In the video, Johnston shows what the coffee and doughnut chain does with unsold food at the end of the night. He records as tray after tray of glazed, chocolate- and strawberry-frosted, powdered jelly and Munchkin doughnuts are unceremoniously dumped into the can. 

@bryanjohnston_ every night … 312 donuts + munchkins 😢@dunkin ♬ In This House – Marcus Vinicius Alfaro Nascimento

Johnston says he was tired of tossing out so much food every night, and so he decided to post a TikTok about it. When he woke up the next morning, more than nine million people had watched the video, and many were angry when it appeared that Johnston was personally choosing to throw out the food. He fielded a deluge of comments urging him to donate those doughnuts, which he did, packing up leftovers and delivering them to local firefighters and people sleeping on the street. While Johnston didn’t reply to each person, he did try to clear things up in the comments. “I said ‘I’m not the cause of this. I was told to do this, or I don’t have a job.’” 

That ended up being the case anyway. Shortly after Johnston’s videos made the rounds online, with celebrities like Billie Eilish commenting on them, Dunkin’ Donuts fired him. After that, commenters came around. “Then people said that I’m a hero. They’re proud of me for speaking now,” says Johnston, who now manages an ice cream shop.

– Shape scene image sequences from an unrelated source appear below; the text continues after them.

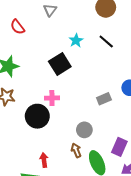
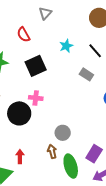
red semicircle: (18, 27) -> (24, 35), moved
black square: (60, 64) -> (36, 66), moved
gray rectangle: (104, 99) -> (86, 74), moved, turned 48

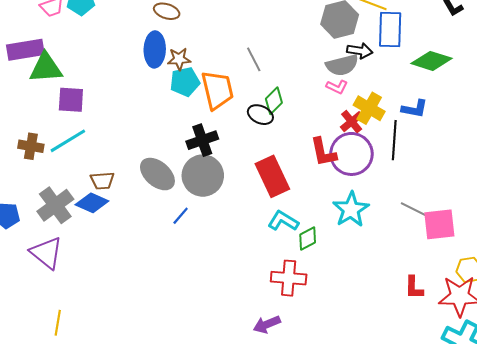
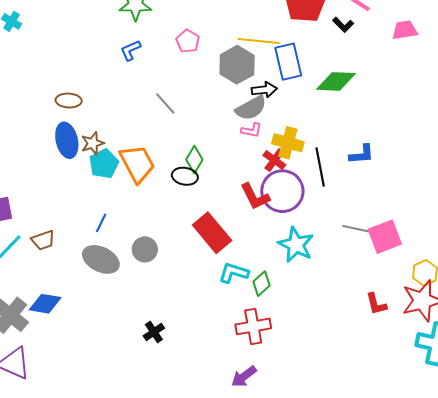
gray line: (254, 59) -> (165, 103), moved
blue L-shape: (415, 109) -> (362, 154), moved
black cross: (202, 140) -> (154, 332), moved, size x0.7
gray circle: (203, 176) -> (145, 249), size x0.6
brown trapezoid: (102, 181) -> (43, 240), moved
blue line: (181, 216) -> (101, 223), moved

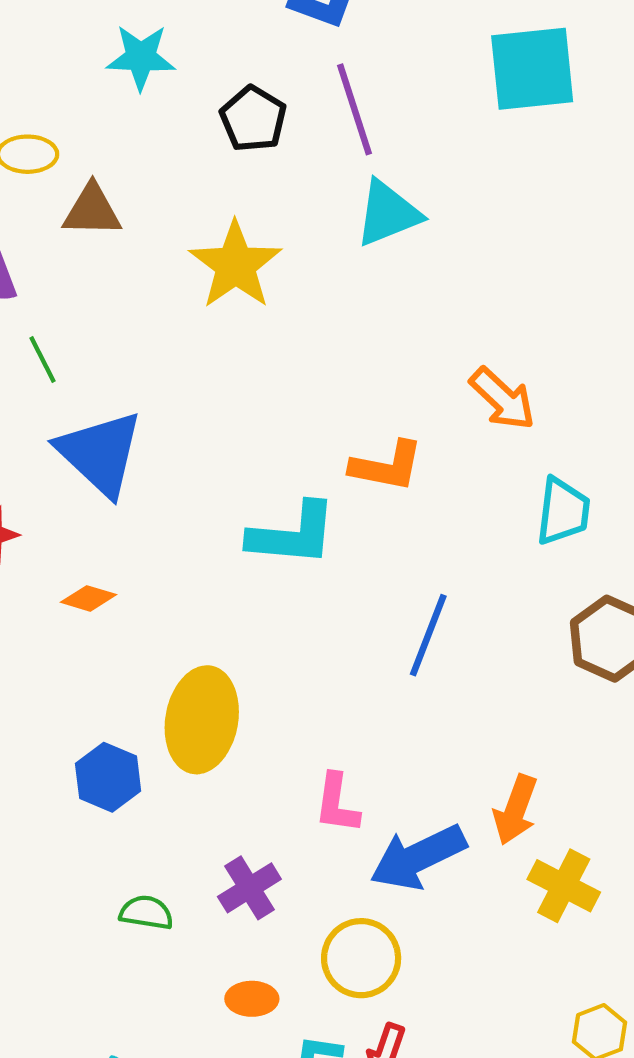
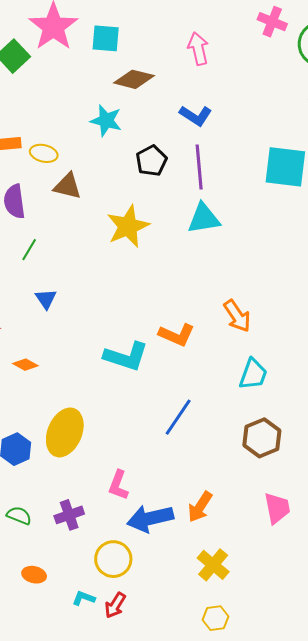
green line: (43, 359) -> (29, 250), turned 45
blue triangle: (100, 453) -> (46, 299), size x0.5
yellow cross: (564, 886) -> (213, 565), moved
orange ellipse: (252, 999) -> (34, 575), moved

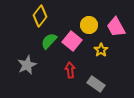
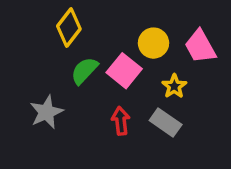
gray rectangle: (96, 84) -> (166, 123), moved

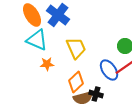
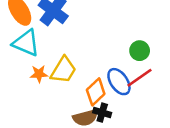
yellow trapezoid: (76, 48) -> (63, 70), moved, turned 55
orange diamond: (76, 82) -> (96, 92), moved

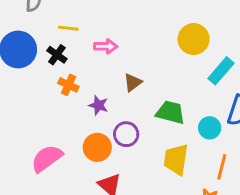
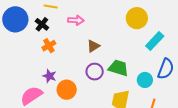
orange cross: (68, 85) -> (49, 46), turned 32
purple star: (98, 105) -> (49, 76), moved
purple circle: (126, 134) -> (95, 72), moved

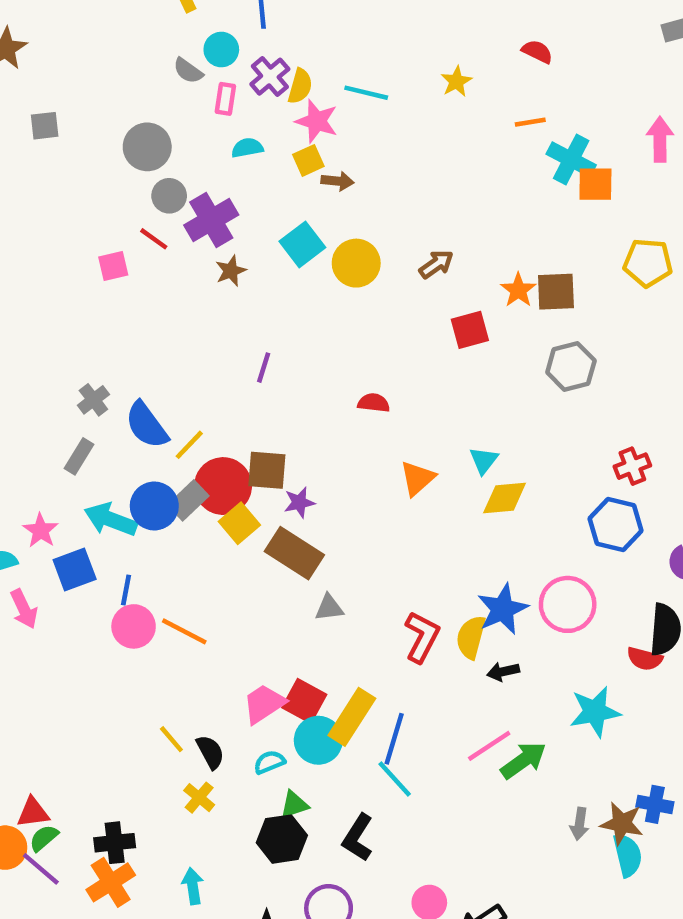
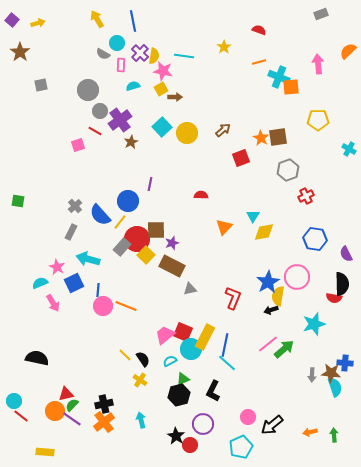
red cross: (632, 466) -> (306, 196), moved
blue circle: (154, 506) -> (128, 201), moved
yellow semicircle: (471, 637) -> (278, 296), moved

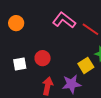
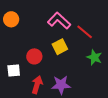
white square: (20, 64) -> (14, 70), moved
yellow square: (86, 65) -> (60, 47), moved

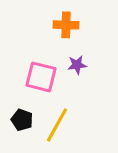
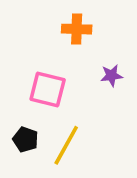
purple star: (77, 65) -> (111, 76), moved

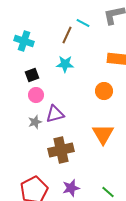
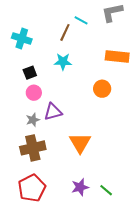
orange triangle: (103, 134) -> (80, 143), moved
brown cross: (61, 150) -> (33, 148), moved
purple star: (71, 188) -> (80, 187), moved

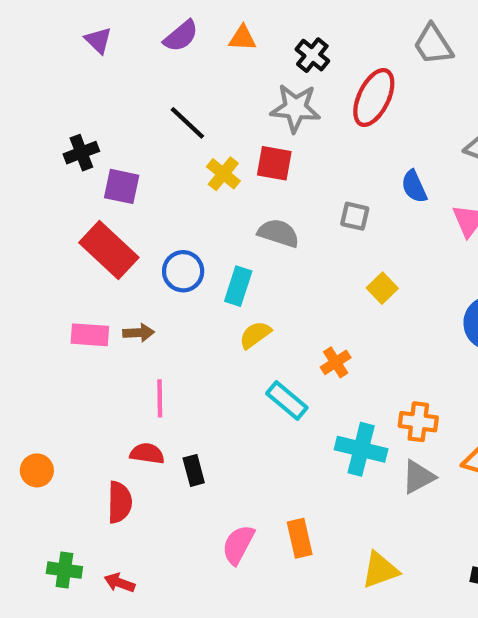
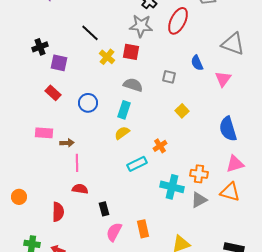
red rectangle: (109, 250) -> (53, 93), size x0.6
cyan rectangle: (238, 286) -> (124, 110), moved
brown arrow: (139, 333) -> (67, 143), moved
cyan rectangle: (287, 401) -> (137, 164), turned -66
red semicircle: (147, 453) -> (80, 189), moved
black rectangle: (194, 470) -> (104, 209), moved

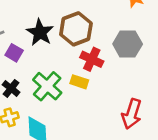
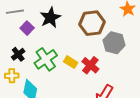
brown hexagon: (76, 29) -> (92, 23), moved
red cross: (92, 59) -> (90, 65), moved

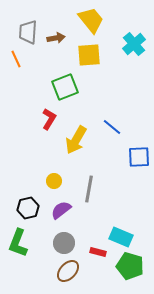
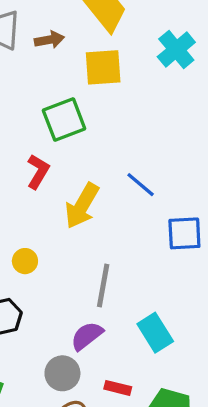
yellow circle: (54, 181) -> (25, 261), moved
purple semicircle: (61, 210) -> (87, 336), moved
cyan rectangle: (121, 237) -> (155, 333), moved, turned 35

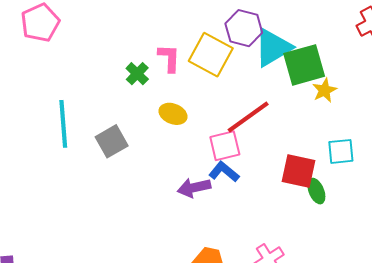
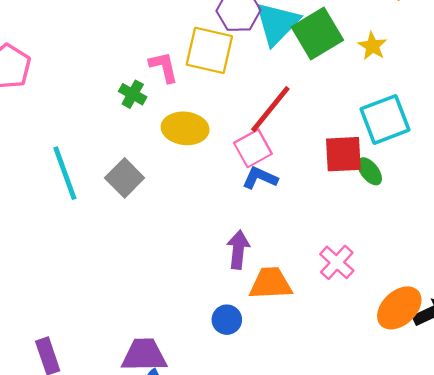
yellow star: (324, 90) -> (372, 46), moved
yellow ellipse: (173, 114) -> (185, 128), size x1.4
cyan square: (341, 151) -> (385, 119), size x1.5
purple arrow: (194, 188) -> (238, 250), moved, turned 124

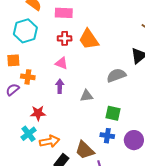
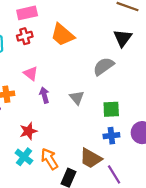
red cross: (65, 38) -> (25, 36), moved
pink triangle: (62, 63) -> (31, 73), moved, turned 32
gray triangle: (87, 96) -> (77, 98), turned -48
orange arrow: (50, 141) -> (49, 159), turned -96

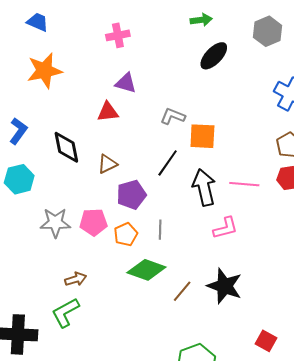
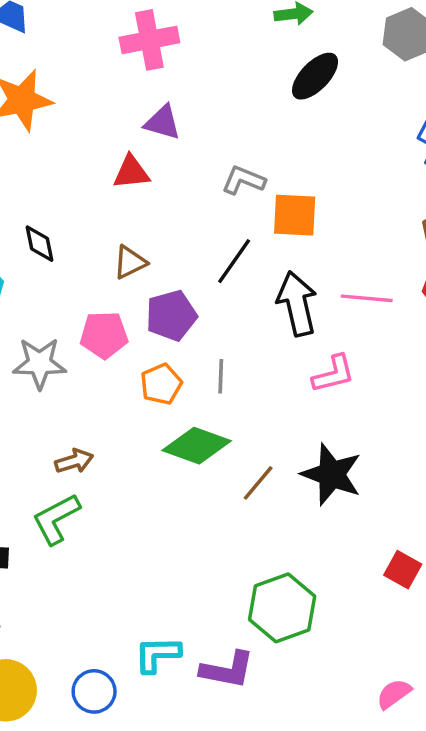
pink cross: (118, 35) -> (149, 40), size x1.4
black diamond: (66, 147) -> (39, 244), moved, size x0.7
pink pentagon: (93, 222) -> (104, 335), moved

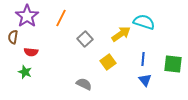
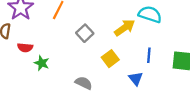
green star: (25, 72) -> (42, 63), moved
blue triangle: (145, 80) -> (136, 79), moved

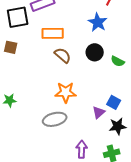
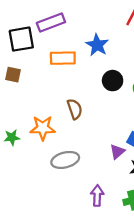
blue star: (98, 22) -> (97, 45), moved
brown semicircle: (63, 55) -> (75, 109), moved, turned 30
orange star: (66, 92) -> (43, 128), moved

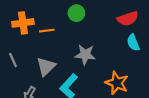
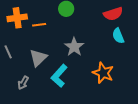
gray star: (85, 55) -> (74, 47), turned 30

He still calls out food waste on his TikTok, where he continues to hear from others about the waste they see at other restaurants. 

“I definitely think there should be policies put into place about this,” Johnston says. “The number of Dunkin’s in America is about 11,000 stores. [There are 11,300 stores worldwide, with 8,500 across the US.] If you throw away on average 100 doughnuts a night, that’s over a million doughnuts.”

Of course, TikTok videos aren’t going to prevent all food waste. As Kadish points out, the videos are in response to something that’s already happened. But they can help move the needle on an individual level. “Video is visual, it’s visceral. The stories that I can tell using that medium, they have that kind of immediacy,” Kadish says. “Now, there are cherries in my body that otherwise wouldn’t have been. And that’s good, I suppose. In that tiny way, I’m making the system more efficient.”

Still, she’s conscious of the fact that her videos, while popular and perhaps even instructive, are not overhauling the food system. Kadish thinks a goal of zero waste is impossible. Instead, she says she sees herself as a “decomposer,” part of a food system that isn’t very smart when it comes to generating or distributing food. 

“If you go to a grocery store, everything is wrapped in plastic, and these little misters are on the vegetables. And if there’s any hint of decay, it’s immediately removed and tossed to the dumpster,” Kadish says. She hopes that her videos might change some perspectives. She especially likes introducing someone to the inside of a dumpster for the first time. “They get in there grossed out, and when they see all this color, all of this tasty stuff…they’re astonished. There’s a kind of joy that comes from it that is really special. And I feel lucky to have seen it on so many faces.”